PROBLEM TO SOLVE: Take from the records below each line that holds "التي".

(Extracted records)
——
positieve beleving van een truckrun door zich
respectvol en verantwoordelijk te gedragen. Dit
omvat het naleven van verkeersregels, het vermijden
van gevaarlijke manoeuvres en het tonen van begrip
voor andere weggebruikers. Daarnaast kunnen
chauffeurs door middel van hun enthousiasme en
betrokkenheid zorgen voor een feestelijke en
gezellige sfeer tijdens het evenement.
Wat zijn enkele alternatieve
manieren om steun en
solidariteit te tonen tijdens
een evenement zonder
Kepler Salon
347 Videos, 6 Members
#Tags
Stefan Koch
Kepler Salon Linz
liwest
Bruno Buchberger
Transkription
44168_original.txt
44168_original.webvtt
——
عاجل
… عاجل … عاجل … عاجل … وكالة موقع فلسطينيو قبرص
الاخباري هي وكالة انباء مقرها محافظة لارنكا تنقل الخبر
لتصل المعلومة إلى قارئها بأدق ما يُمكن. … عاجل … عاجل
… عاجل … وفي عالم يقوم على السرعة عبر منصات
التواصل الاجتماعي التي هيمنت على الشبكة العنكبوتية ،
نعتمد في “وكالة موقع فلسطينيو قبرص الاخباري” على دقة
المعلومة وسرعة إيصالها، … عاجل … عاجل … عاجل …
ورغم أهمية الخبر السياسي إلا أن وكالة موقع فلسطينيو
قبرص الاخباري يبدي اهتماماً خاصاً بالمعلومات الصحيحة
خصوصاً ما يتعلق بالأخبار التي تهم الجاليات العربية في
——
WRITTEN SOLUTION:
التواصل الاجتماعي التي هيمنت على الشبكة العنكبوتية ،
خصوصاً ما يتعلق بالأخبار التي تهم الجاليات العربية في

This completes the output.